I am utilizing OpenCV and Python to located the positions of the 96-well plates in order to automate a detection process. However, I encounter an issue that the camera is builded with a wide angle lens resulting in an image which is not ideal for Hough Transform to detect and locate circles, in this case wells, as the function detects the inside of the wells as a circle. I have include a sample well-image and an image of what was detected by the wells.
This is the original image.
This is the image that is detected by the Hough Transfrom in the OpenCV.
To tackle this issue, I have tried using gray scale image before using the Hough Transform function.
gray_img = cv2.cvtColor(img, cv2.COLOR_BGR2GRAY)
# blurred_image = cv2.GaussianBlur(gray_img, (9, 9), 2)
# gray_img = cv2.blur(gray_img, (4,4)) # blur to reduce noise?

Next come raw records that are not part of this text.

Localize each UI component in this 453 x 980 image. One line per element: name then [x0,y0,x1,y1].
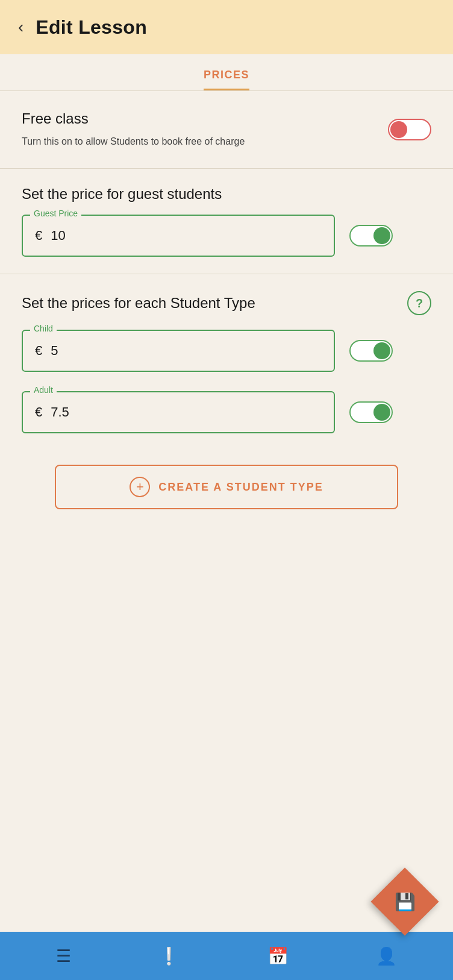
student-types-title: Set the prices for each Student Type [22,295,255,312]
adult-price-label: Adult [30,385,57,395]
child-price-item: Child € 5 [22,330,431,372]
child-price-input[interactable]: € 5 [22,330,335,372]
profile-icon: 👤 [376,946,397,966]
adult-price-input[interactable]: € 7.5 [22,391,335,433]
free-class-title: Free class [22,110,388,127]
child-price-toggle[interactable] [349,340,393,362]
save-fab-button[interactable]: 💾 [370,867,439,935]
nav-menu[interactable]: ☰ [56,946,71,966]
guest-price-title: Set the price for guest students [22,186,431,203]
student-types-header: Set the prices for each Student Type ? [22,291,431,315]
nav-grid[interactable]: ❕ [158,946,180,966]
nav-calendar[interactable]: 📅 [267,946,289,966]
guest-price-label: Guest Price [30,209,81,218]
adult-price-toggle[interactable] [349,401,393,423]
bottom-nav: ☰ ❕ 📅 👤 [0,932,453,980]
child-price-currency: € [35,343,42,359]
save-icon: 💾 [395,892,416,912]
free-class-toggle[interactable] [388,119,431,140]
help-icon[interactable]: ? [407,291,431,315]
child-price-field-wrapper: Child € 5 [22,330,335,372]
menu-icon: ☰ [56,946,71,966]
tab-bar: PRICES [0,54,453,91]
create-plus-icon: + [130,477,150,497]
free-class-section: Free class Turn this on to allow Student… [0,91,453,169]
guest-price-field-wrapper: Guest Price € 10 [22,215,335,257]
create-student-type-button[interactable]: + CREATE A STUDENT TYPE [55,465,398,509]
calendar-icon: 📅 [267,946,289,966]
adult-price-item: Adult € 7.5 [22,391,431,433]
guest-price-section: Set the price for guest students Guest P… [0,169,453,274]
guest-price-value: 10 [51,228,65,243]
child-price-value: 5 [51,343,58,359]
page-title: Edit Lesson [36,16,147,39]
adult-price-value: 7.5 [51,404,69,420]
guest-price-toggle[interactable] [349,225,393,247]
tab-prices[interactable]: PRICES [204,69,249,90]
student-types-section: Set the prices for each Student Type ? C… [0,274,453,549]
grid-icon: ❕ [158,946,180,966]
header: ‹ Edit Lesson [0,0,453,54]
create-button-container: + CREATE A STUDENT TYPE [22,453,431,527]
nav-profile[interactable]: 👤 [376,946,397,966]
adult-price-field-wrapper: Adult € 7.5 [22,391,335,433]
free-class-description: Turn this on to allow Students to book f… [22,134,335,149]
adult-price-currency: € [35,404,42,420]
guest-price-input[interactable]: € 10 [22,215,335,257]
back-button[interactable]: ‹ [18,17,23,37]
create-button-label: CREATE A STUDENT TYPE [158,481,323,494]
fab-container: 💾 [381,878,429,926]
guest-price-currency: € [35,228,42,243]
child-price-label: Child [30,324,57,333]
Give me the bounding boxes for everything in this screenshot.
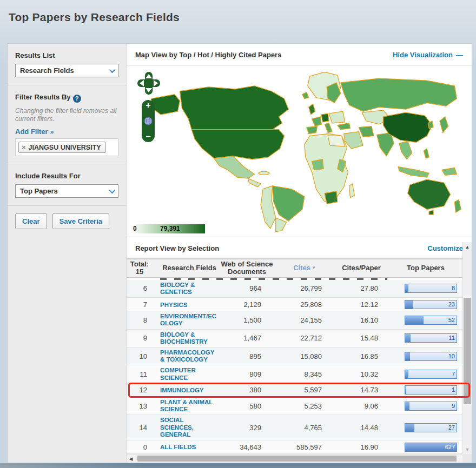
remove-filter-icon[interactable]: × <box>22 143 26 151</box>
filter-note: Changing the filter field removes all cu… <box>15 107 118 123</box>
top-papers-value: 27 <box>448 424 455 431</box>
research-field-link[interactable]: ALL FIELDS <box>160 444 196 451</box>
hscroll-track[interactable] <box>135 454 463 463</box>
total-header: Total: 15 <box>127 260 153 276</box>
include-results-dropdown[interactable]: Top Papers <box>15 184 118 198</box>
research-field-link[interactable]: PHARMACOLOGY & TOXICOLOGY <box>160 349 219 363</box>
zoom-in-icon[interactable]: + <box>146 102 150 109</box>
top-papers-bar: 9 <box>405 402 457 411</box>
table-row: 8 ENVIRONMENT/ECOLOGY 1,500 24,155 16.10… <box>127 311 462 329</box>
research-field-link[interactable]: BIOLOGY & GENETICS <box>160 282 219 296</box>
rank-cell: 9 <box>127 334 153 342</box>
research-field-link[interactable]: BIOLOGY & BIOCHEMISTRY <box>160 331 219 345</box>
bar-fill <box>405 352 410 360</box>
top-papers-bar: 11 <box>405 333 457 343</box>
map-pan-control[interactable] <box>136 71 161 96</box>
legend-gradient-bar: 0 79,391 <box>132 224 205 233</box>
cites-cell: 5,253 <box>275 402 334 410</box>
hide-visualization-link[interactable]: Hide Visualization— <box>393 51 463 59</box>
globe-icon[interactable] <box>144 117 153 125</box>
include-results-value: Top Papers <box>20 187 58 195</box>
filter-chip[interactable]: × JIANGSU UNIVERSITY <box>18 142 106 153</box>
top-papers-value: 627 <box>445 444 455 450</box>
top-papers-bar: 7 <box>405 370 457 379</box>
top-papers-bar: 23 <box>405 300 457 309</box>
top-papers-value: 1 <box>452 386 455 393</box>
scroll-up-icon[interactable]: ▲ <box>463 242 472 251</box>
top-papers-value: 23 <box>448 301 455 307</box>
cites-per-paper-cell: 10.32 <box>334 370 389 378</box>
cites-cell: 24,155 <box>275 316 334 324</box>
table-row: 6 BIOLOGY & GENETICS 964 26,799 27.80 8 <box>127 280 462 298</box>
cites-per-paper-header: Cites/Paper <box>334 264 389 272</box>
collapse-icon: — <box>456 51 463 59</box>
help-icon[interactable]: ? <box>73 95 81 103</box>
rank-cell: 6 <box>127 284 153 292</box>
top-papers-value: 8 <box>452 285 455 291</box>
page-header: Top Papers by Research Fields <box>0 0 476 35</box>
zoom-out-icon[interactable]: − <box>146 133 150 141</box>
wos-documents-cell: 964 <box>219 284 275 292</box>
chevron-down-icon <box>109 66 115 72</box>
scroll-left-icon[interactable]: ◀ <box>127 456 135 462</box>
report-table: Total: 15 Research Fields Web of Science… <box>127 259 472 463</box>
cites-per-paper-cell: 16.90 <box>334 443 389 451</box>
top-papers-bar: 52 <box>405 316 457 325</box>
research-field-link[interactable]: PHYSICS <box>160 302 188 309</box>
bottom-bar <box>0 463 476 468</box>
divider <box>8 85 126 85</box>
top-papers-bar: 627 <box>405 443 457 452</box>
map-zoom-control[interactable]: + − <box>142 100 155 142</box>
vscroll-thumb[interactable] <box>464 298 471 404</box>
world-map[interactable]: + − 0 79,391 <box>127 65 472 237</box>
cites-sort-header[interactable]: Cites▼ <box>275 264 334 272</box>
save-criteria-button[interactable]: Save Criteria <box>52 213 110 229</box>
chevron-down-icon <box>109 187 115 193</box>
cites-per-paper-cell: 15.48 <box>334 334 389 342</box>
table-row: 13 PLANT & ANIMAL SCIENCE 580 5,253 9.06… <box>127 397 462 415</box>
bar-fill <box>405 316 424 324</box>
results-list-label: Results List <box>15 51 118 59</box>
wos-documents-cell: 1,467 <box>219 334 275 342</box>
cites-cell: 4,765 <box>275 424 334 432</box>
horizontal-scrollbar[interactable]: ◀ ▶ <box>127 454 472 463</box>
customize-link[interactable]: Customize <box>427 244 463 252</box>
top-papers-bar: 10 <box>405 352 457 361</box>
results-list-value: Research Fields <box>20 66 74 75</box>
map-view-title: Map View by Top / Hot / Highly Cited Pap… <box>135 51 281 59</box>
cites-per-paper-cell: 12.12 <box>334 300 389 309</box>
add-filter-link[interactable]: Add Filter » <box>15 128 54 136</box>
results-list-dropdown[interactable]: Research Fields <box>15 64 118 77</box>
hscroll-thumb[interactable] <box>137 456 457 462</box>
bar-fill <box>405 424 414 432</box>
wos-documents-cell: 895 <box>219 352 275 360</box>
divider <box>8 205 126 206</box>
include-results-label: Include Results For <box>15 172 118 180</box>
research-field-link[interactable]: ENVIRONMENT/ECOLOGY <box>160 313 219 327</box>
wos-documents-cell: 380 <box>219 386 275 394</box>
scroll-down-icon[interactable]: ▼ <box>463 445 472 454</box>
rank-cell: 14 <box>127 424 153 432</box>
top-papers-bar: 1 <box>405 385 457 395</box>
table-row: 0 ALL FIELDS 34,643 585,597 16.90 627 <box>127 440 462 454</box>
research-field-link[interactable]: COMPUTER SCIENCE <box>160 367 219 381</box>
table-row: 7 PHYSICS 2,129 25,808 12.12 23 <box>127 298 462 311</box>
rank-cell: 0 <box>127 443 153 451</box>
content-wrapper: Results List Research Fields Filter Resu… <box>7 43 472 463</box>
research-field-link[interactable]: IMMUNOLOGY <box>160 387 204 394</box>
bar-fill <box>405 402 409 410</box>
vertical-scrollbar[interactable]: ▲ ▼ <box>462 242 472 454</box>
clear-button[interactable]: Clear <box>15 213 47 229</box>
sidebar: Results List Research Fields Filter Resu… <box>8 44 127 463</box>
wos-documents-cell: 2,129 <box>219 300 275 309</box>
vscroll-track[interactable] <box>463 251 472 445</box>
world-map-svg <box>129 66 470 235</box>
top-papers-bar: 8 <box>405 284 457 293</box>
research-fields-header: Research Fields <box>153 264 219 272</box>
research-field-link[interactable]: SOCIAL SCIENCES, GENERAL <box>160 417 219 438</box>
research-field-link[interactable]: PLANT & ANIMAL SCIENCE <box>160 399 219 413</box>
cites-cell: 22,712 <box>275 334 334 342</box>
cites-cell: 5,597 <box>275 386 334 394</box>
filter-chip-box: × JIANGSU UNIVERSITY <box>15 138 118 156</box>
table-body-rows: 6 BIOLOGY & GENETICS 964 26,799 27.80 8 … <box>127 278 462 454</box>
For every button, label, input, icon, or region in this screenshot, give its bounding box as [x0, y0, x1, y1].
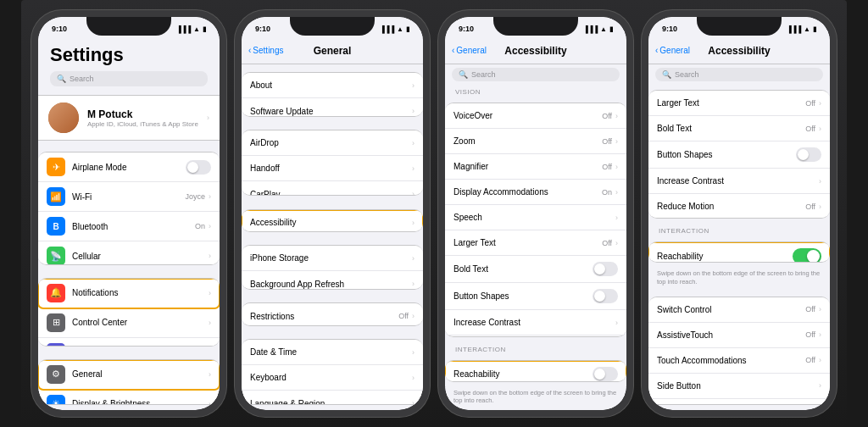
date-time-item[interactable]: Date & Time ›: [242, 340, 423, 365]
reachability-toggle-4[interactable]: [793, 248, 821, 263]
restrictions-item[interactable]: Restrictions Off ›: [242, 303, 423, 325]
airplane-toggle[interactable]: [186, 160, 211, 175]
screen-2: 9:10 ▐▐▐ ▲ ▮ ‹ Settings General About ›: [242, 17, 423, 410]
software-update-label: Software Update: [250, 107, 412, 116]
bold-text-toggle[interactable]: [593, 262, 618, 276]
zoom-chevron: ›: [615, 137, 618, 146]
reachability-item-4[interactable]: Reachability: [648, 242, 830, 263]
wifi-icon-2: ▲: [397, 25, 403, 33]
wifi-item[interactable]: 📶 Wi-Fi Joyce ›: [38, 182, 220, 212]
handoff-item[interactable]: Handoff ›: [242, 156, 423, 181]
time-2: 9:10: [255, 25, 270, 33]
dnd-item[interactable]: 🌙 Do Not Disturb ›: [38, 338, 220, 347]
settings-search[interactable]: 🔍 Search: [50, 71, 208, 86]
date-time-label: Date & Time: [250, 347, 412, 357]
switch-control-item[interactable]: Switch Control Off ›: [648, 297, 830, 323]
about-label: About: [250, 80, 412, 90]
zoom-item[interactable]: Zoom Off ›: [445, 129, 626, 154]
search-placeholder: Search: [70, 75, 94, 83]
search-input-4[interactable]: 🔍 Search: [655, 68, 823, 81]
wifi-label: Wi-Fi: [72, 192, 185, 202]
reachability-item-3[interactable]: Reachability: [445, 361, 626, 381]
back-button-4[interactable]: ‹ General: [655, 46, 690, 55]
back-arrow-2: ‹: [248, 46, 251, 55]
larger-text-item-4[interactable]: Larger Text Off ›: [648, 91, 830, 116]
screen-3: 9:10 ▐▐▐ ▲ ▮ ‹ General Accessibility 🔍 S…: [445, 17, 626, 410]
back-button-3[interactable]: ‹ General: [452, 46, 487, 55]
increase-contrast-item-4[interactable]: Increase Contrast ›: [648, 169, 830, 194]
notch-4: [697, 17, 782, 36]
time-1: 9:10: [52, 25, 67, 33]
bold-text-item[interactable]: Bold Text: [445, 256, 626, 283]
larger-text-item[interactable]: Larger Text Off ›: [445, 230, 626, 256]
search-bar-3: 🔍 Search: [445, 64, 626, 85]
reachability-label-4: Reachability: [657, 252, 793, 261]
search-icon-3: 🔍: [459, 70, 468, 79]
touch-acc-item[interactable]: Touch Accommodations Off ›: [648, 348, 830, 374]
bluetooth-item[interactable]: B Bluetooth On ›: [38, 212, 220, 241]
wifi-icon: ▲: [193, 25, 200, 33]
control-center-item[interactable]: ⊞ Control Center ›: [38, 308, 220, 338]
display-acc-label: Display Accommodations: [453, 187, 602, 197]
bold-text-item-4[interactable]: Bold Text Off ›: [648, 116, 830, 141]
magnifier-chevron: ›: [615, 163, 618, 171]
increase-contrast-item[interactable]: Increase Contrast ›: [445, 310, 626, 336]
keyboard-label: Keyboard: [250, 373, 412, 382]
notifications-icon: 🔔: [47, 284, 65, 302]
airdrop-chevron: ›: [412, 139, 415, 147]
general-group-accessibility: Accessibility ›: [242, 209, 423, 232]
siri-item[interactable]: Siri ›: [648, 399, 830, 405]
speech-item[interactable]: Speech ›: [445, 205, 626, 230]
software-update-chevron: ›: [412, 107, 415, 115]
profile-name: M Potuck: [87, 108, 198, 120]
about-item[interactable]: About ›: [242, 73, 423, 98]
background-refresh-item[interactable]: Background App Refresh ›: [242, 271, 423, 290]
general-group-2: AirDrop › Handoff › CarPlay ›: [242, 130, 423, 196]
keyboard-item[interactable]: Keyboard ›: [242, 365, 423, 391]
search-bar-4: 🔍 Search: [648, 64, 830, 85]
more-group-4: Switch Control Off › AssistiveTouch Off …: [648, 297, 830, 405]
phone-4: 9:10 ▐▐▐ ▲ ▮ ‹ General Accessibility 🔍 S…: [642, 10, 837, 417]
phone-2: 9:10 ▐▐▐ ▲ ▮ ‹ Settings General About ›: [235, 10, 430, 417]
airdrop-item[interactable]: AirDrop ›: [242, 130, 423, 156]
accessibility-label: Accessibility: [250, 218, 412, 227]
reduce-motion-item[interactable]: Reduce Motion Off ›: [445, 336, 626, 337]
accessibility-item[interactable]: Accessibility ›: [242, 210, 423, 232]
reduce-motion-item-4[interactable]: Reduce Motion Off ›: [648, 194, 830, 219]
back-button-2[interactable]: ‹ Settings: [248, 46, 283, 55]
iphone-storage-item[interactable]: iPhone Storage ›: [242, 246, 423, 271]
button-shapes-item[interactable]: Button Shapes: [445, 283, 626, 310]
button-shapes-toggle[interactable]: [593, 289, 618, 303]
side-button-item[interactable]: Side Button ›: [648, 374, 830, 399]
reachability-toggle-3[interactable]: [593, 367, 618, 381]
cellular-item[interactable]: 📡 Cellular ›: [38, 241, 220, 265]
carplay-item[interactable]: CarPlay ›: [242, 181, 423, 196]
speech-label: Speech: [453, 213, 615, 222]
search-input-3[interactable]: 🔍 Search: [452, 68, 620, 81]
airdrop-label: AirDrop: [250, 138, 412, 147]
restrictions-chevron: ›: [412, 312, 415, 320]
wifi-icon-item: 📶: [47, 187, 65, 206]
profile-row[interactable]: M Potuck Apple ID, iCloud, iTunes & App …: [38, 95, 220, 141]
voiceover-item[interactable]: VoiceOver Off ›: [445, 103, 626, 129]
general-group-3: iPhone Storage › Background App Refresh …: [242, 245, 423, 290]
display-item[interactable]: ☀ Display & Brightness ›: [38, 390, 220, 405]
iphone-storage-chevron: ›: [412, 254, 415, 263]
notch-3: [493, 17, 578, 36]
display-acc-item[interactable]: Display Accommodations On ›: [445, 180, 626, 205]
notifications-item[interactable]: 🔔 Notifications ›: [38, 279, 220, 308]
speech-chevron: ›: [615, 214, 618, 222]
button-shapes-item-4[interactable]: Button Shapes: [648, 141, 830, 169]
software-update-item[interactable]: Software Update ›: [242, 98, 423, 117]
time-4: 9:10: [662, 25, 677, 33]
magnifier-item[interactable]: Magnifier Off ›: [445, 154, 626, 180]
side-button-chevron: ›: [819, 381, 821, 390]
airplane-mode-item[interactable]: ✈ Airplane Mode: [38, 152, 220, 182]
language-region-item[interactable]: Language & Region ›: [242, 391, 423, 405]
assistive-touch-item[interactable]: AssistiveTouch Off ›: [648, 323, 830, 348]
larger-text-value: Off: [602, 239, 612, 247]
button-shapes-toggle-4[interactable]: [796, 147, 821, 162]
general-item[interactable]: ⚙ General ›: [38, 360, 220, 390]
voiceover-chevron: ›: [615, 112, 618, 120]
status-icons-1: ▐▐▐ ▲ ▮: [176, 25, 206, 33]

detected_circles = cv2.HoughCircles(gray_img, # image for detection
cv2.HOUGH_GRADIENT, # detection method
1, # inverse ration of resolution
img_height/64, # Not sure need adjustment
param1 = 200,
param2 = 10,
minRadius = 14, # If unknown input 0
maxRadius = 15 # If unknown input 0
)
Also, I haved tried using Canny Edge detection through this Edge detection opencv. However, through this tutorial the inner edges are still prevalent, resulting in the same result.
Any recommendations or advice would be greatly appreciated!